* **INSTRUCTIONS FOR THE TASK**
Beginning with the line that holds "Find anything that", copy each line exactly through the end of the entries, but leave the pictures out.

* **RECORDS FOR THE EXERCISE**
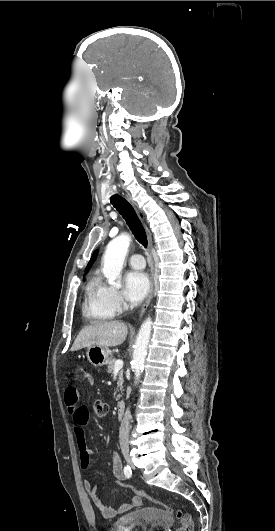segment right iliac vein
<instances>
[{
  "instance_id": "1",
  "label": "right iliac vein",
  "mask_w": 275,
  "mask_h": 531,
  "mask_svg": "<svg viewBox=\"0 0 275 531\" xmlns=\"http://www.w3.org/2000/svg\"><path fill=\"white\" fill-rule=\"evenodd\" d=\"M124 458H125L126 462L132 466L131 459H130V457H129V455L127 453H124Z\"/></svg>"
}]
</instances>
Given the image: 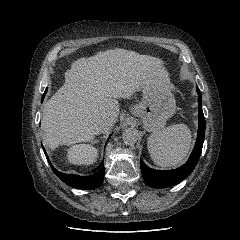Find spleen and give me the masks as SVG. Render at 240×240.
<instances>
[{"mask_svg": "<svg viewBox=\"0 0 240 240\" xmlns=\"http://www.w3.org/2000/svg\"><path fill=\"white\" fill-rule=\"evenodd\" d=\"M191 132L185 124H175L153 132L148 139V151L155 164L161 167L181 163L191 148Z\"/></svg>", "mask_w": 240, "mask_h": 240, "instance_id": "spleen-1", "label": "spleen"}]
</instances>
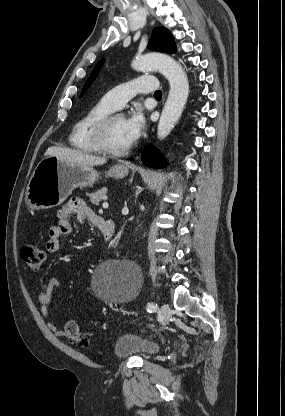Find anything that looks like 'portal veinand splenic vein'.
I'll use <instances>...</instances> for the list:
<instances>
[{"label":"portal vein and splenic vein","instance_id":"obj_1","mask_svg":"<svg viewBox=\"0 0 285 416\" xmlns=\"http://www.w3.org/2000/svg\"><path fill=\"white\" fill-rule=\"evenodd\" d=\"M103 208H109V204H108V202H104V204H103Z\"/></svg>","mask_w":285,"mask_h":416}]
</instances>
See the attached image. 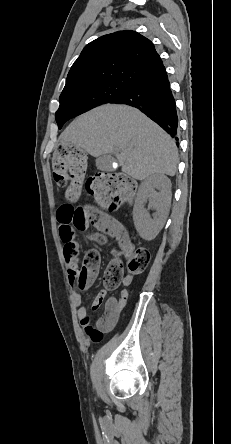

* **YOUR SOLUTION**
Find anything that looks like 'portal veinand splenic vein'.
I'll use <instances>...</instances> for the list:
<instances>
[{"label":"portal vein and splenic vein","instance_id":"obj_1","mask_svg":"<svg viewBox=\"0 0 285 416\" xmlns=\"http://www.w3.org/2000/svg\"><path fill=\"white\" fill-rule=\"evenodd\" d=\"M103 208H109V204H108V202H104V204H103Z\"/></svg>","mask_w":285,"mask_h":416}]
</instances>
See the attached image. 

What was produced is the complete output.